FDIC properly argues the actual situation here. All the issues in the underlying action are unresolved and at least three issues in the declaratory action remain to be decided. These three issues, unresolved and uncertified, must await a decision in the underlying action because they depend *1411upon factual developments. At least one of the declaratory action claims addressed by the majority, the dollar limits on liability, has been decided by the district court but has not been certified for appeal. The district court, in fact, specifically refused certification on this issue. The majority, nonetheless, has decided to consider the substance of this claim because of a concession on limits of liability announced at oral argument by the McCuen parties.
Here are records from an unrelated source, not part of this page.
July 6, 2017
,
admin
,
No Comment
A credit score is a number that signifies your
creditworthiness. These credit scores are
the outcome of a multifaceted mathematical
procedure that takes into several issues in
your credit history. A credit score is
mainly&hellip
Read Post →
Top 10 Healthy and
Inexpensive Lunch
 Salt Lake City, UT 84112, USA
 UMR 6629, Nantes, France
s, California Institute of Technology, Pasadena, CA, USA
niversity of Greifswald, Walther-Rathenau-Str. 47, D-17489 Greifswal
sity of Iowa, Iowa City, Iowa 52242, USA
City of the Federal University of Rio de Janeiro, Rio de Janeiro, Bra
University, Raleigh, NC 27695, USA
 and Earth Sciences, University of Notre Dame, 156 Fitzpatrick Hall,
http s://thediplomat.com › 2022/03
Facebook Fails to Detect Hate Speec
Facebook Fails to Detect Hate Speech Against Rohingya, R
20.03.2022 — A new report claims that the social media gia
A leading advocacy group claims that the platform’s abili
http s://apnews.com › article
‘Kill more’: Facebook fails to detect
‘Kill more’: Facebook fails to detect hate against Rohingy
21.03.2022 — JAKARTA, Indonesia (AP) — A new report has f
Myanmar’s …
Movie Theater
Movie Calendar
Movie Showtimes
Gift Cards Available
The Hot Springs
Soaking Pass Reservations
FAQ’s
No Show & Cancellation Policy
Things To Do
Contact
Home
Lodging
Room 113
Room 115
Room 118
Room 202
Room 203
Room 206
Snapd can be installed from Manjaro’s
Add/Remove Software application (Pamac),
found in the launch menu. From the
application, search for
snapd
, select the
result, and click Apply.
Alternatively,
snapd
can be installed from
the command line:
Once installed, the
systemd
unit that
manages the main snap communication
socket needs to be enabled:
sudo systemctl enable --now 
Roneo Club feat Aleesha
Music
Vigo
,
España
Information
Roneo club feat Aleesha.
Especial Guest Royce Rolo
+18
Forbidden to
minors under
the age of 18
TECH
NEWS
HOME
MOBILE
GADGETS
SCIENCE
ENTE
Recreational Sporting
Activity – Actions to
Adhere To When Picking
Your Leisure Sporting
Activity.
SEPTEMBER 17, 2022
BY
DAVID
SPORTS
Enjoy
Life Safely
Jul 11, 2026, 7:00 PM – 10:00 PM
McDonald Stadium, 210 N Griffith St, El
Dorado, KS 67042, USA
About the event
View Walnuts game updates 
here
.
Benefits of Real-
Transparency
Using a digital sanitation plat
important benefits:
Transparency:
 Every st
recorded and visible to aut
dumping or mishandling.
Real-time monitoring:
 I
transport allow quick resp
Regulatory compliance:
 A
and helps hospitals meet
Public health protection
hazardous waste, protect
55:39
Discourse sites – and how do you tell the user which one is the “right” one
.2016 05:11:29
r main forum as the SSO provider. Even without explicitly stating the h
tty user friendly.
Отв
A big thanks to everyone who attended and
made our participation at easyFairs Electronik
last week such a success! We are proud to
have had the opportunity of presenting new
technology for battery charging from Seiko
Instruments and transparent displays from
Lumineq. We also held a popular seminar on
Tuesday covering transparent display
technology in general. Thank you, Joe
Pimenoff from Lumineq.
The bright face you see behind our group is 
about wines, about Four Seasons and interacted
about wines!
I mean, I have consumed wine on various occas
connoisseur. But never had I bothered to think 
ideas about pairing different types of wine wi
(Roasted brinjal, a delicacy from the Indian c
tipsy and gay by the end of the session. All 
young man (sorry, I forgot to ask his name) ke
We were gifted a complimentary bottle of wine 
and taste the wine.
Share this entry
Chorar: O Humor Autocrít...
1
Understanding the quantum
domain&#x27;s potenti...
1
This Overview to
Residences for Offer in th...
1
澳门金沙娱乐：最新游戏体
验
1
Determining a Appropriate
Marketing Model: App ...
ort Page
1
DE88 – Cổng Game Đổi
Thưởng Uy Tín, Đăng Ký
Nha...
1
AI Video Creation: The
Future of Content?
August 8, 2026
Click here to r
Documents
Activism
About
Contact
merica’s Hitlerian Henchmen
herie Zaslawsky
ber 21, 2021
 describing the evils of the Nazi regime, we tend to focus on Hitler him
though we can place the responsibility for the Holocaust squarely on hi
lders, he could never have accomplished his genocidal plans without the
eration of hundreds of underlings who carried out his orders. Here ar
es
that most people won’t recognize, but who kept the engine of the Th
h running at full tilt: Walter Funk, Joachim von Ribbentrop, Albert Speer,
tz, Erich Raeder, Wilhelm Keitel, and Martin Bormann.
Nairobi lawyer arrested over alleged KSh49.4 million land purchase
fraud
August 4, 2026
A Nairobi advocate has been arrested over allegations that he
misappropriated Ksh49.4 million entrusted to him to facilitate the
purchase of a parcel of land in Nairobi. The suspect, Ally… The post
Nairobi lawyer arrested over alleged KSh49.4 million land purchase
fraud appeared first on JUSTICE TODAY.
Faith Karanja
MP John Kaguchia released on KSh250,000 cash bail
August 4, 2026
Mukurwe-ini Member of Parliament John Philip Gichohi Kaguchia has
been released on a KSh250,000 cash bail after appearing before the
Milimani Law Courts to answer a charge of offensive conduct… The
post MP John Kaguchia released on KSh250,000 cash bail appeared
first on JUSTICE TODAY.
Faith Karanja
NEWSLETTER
ACC, however, continues to argue in favor of a three million dollar limit, based, at least in part, upon factual matters developed at the April 11 trial which resulted in the partial declaratory judgment dated September 17, 1990. This, as you will recall, is the judgment for which certification was specifically denied by the district court.
III. CONCLUSION
In sum, then, there is no final decision as contemplated by 28 U.S.C. § 1291 in either action. An order is final when it “ends the litigation on the merits.” Coopers & Lybrand v. Livesay, 437 U.S. 463, 467, 98 S.Ct. 2454, 2457, 57 L.Ed.2d 351 (1978) (quoting Catlin v. United States, 324 U.S. 229, 233, 65 S.Ct. 631, 633-34, 89 L.Ed. 911 (1945)); accord Barnes v. Bosley, 790 F.2d 718, 719 (8th Cir.1986) (quoting Coopers). We have no jurisdiction over the claims asserted by ACC absent Rule 54(b) certification. We have already denied interlocutory appeal on the only certified claims, which denial is the law of the case. Accordingly, we have no jurisdiction and this appeal should be dismissed.

. An administrative panel of this court, on which I was lead judge, denied a motion to dismiss filed by the McCuen parties. As lead judge, I accept primary responsibility for this error. The issue was renewed by FDIC in its substantive brief and at oral hearing.